Task goal -> Word for word, set down the entries below.
Material for the task below:
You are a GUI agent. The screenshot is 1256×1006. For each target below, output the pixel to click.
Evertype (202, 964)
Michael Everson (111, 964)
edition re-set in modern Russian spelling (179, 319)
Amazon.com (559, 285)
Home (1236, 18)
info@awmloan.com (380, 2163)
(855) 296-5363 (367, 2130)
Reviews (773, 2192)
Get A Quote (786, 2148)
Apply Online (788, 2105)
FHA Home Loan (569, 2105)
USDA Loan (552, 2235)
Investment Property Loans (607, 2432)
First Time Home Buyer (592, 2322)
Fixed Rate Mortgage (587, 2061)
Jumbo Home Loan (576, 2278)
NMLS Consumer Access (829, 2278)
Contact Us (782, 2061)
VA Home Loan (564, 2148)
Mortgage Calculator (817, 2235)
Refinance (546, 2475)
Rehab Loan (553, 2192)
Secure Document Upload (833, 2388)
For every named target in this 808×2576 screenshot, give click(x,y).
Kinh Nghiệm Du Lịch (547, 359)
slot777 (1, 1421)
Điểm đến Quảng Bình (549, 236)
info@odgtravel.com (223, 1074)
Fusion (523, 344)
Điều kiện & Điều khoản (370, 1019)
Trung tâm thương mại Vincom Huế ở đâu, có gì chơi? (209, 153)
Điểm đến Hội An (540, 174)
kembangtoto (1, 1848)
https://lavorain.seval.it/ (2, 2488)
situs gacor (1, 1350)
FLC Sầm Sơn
End of Material for the task.
Result for this task ->
You are a GUI agent. The screenshot is 1256×1006. For each target below, output the pixel to click.
Evertype (202, 964)
Michael Everson (111, 964)
edition re-set in modern Russian spelling (179, 319)
Amazon.com (559, 285)
Home (1236, 18)
info@awmloan.com (380, 2163)
(855) 296-5363 (367, 2130)
Reviews (773, 2192)
Get A Quote (786, 2148)
Apply Online (788, 2105)
FHA Home Loan (569, 2105)
USDA Loan (552, 2235)
Investment Property Loans (607, 2432)
First Time Home Buyer (592, 2322)
Fixed Rate Mortgage (587, 2061)
Jumbo Home Loan (576, 2278)
NMLS Consumer Access (829, 2278)
Contact Us (782, 2061)
VA Home Loan (564, 2148)
Mortgage Calculator (817, 2235)
Refinance (546, 2475)
Rehab Loan (553, 2192)
Secure Document Upload (833, 2388)
For every named target in this 808×2576 screenshot, give click(x,y).
Kinh Nghiệm Du Lịch (547, 359)
slot777 (1, 1421)
Điểm đến Quảng Bình (549, 236)
info@odgtravel.com (223, 1074)
Fusion (523, 344)
Điều kiện & Điều khoản (370, 1019)
Trung tâm thương mại Vincom Huế ở đâu, có gì chơi? (209, 153)
Điểm đến Hội An (540, 174)
kembangtoto (1, 1848)
https://lavorain.seval.it/ (2, 2488)
situs gacor (1, 1350)
FLC Sầm Sơn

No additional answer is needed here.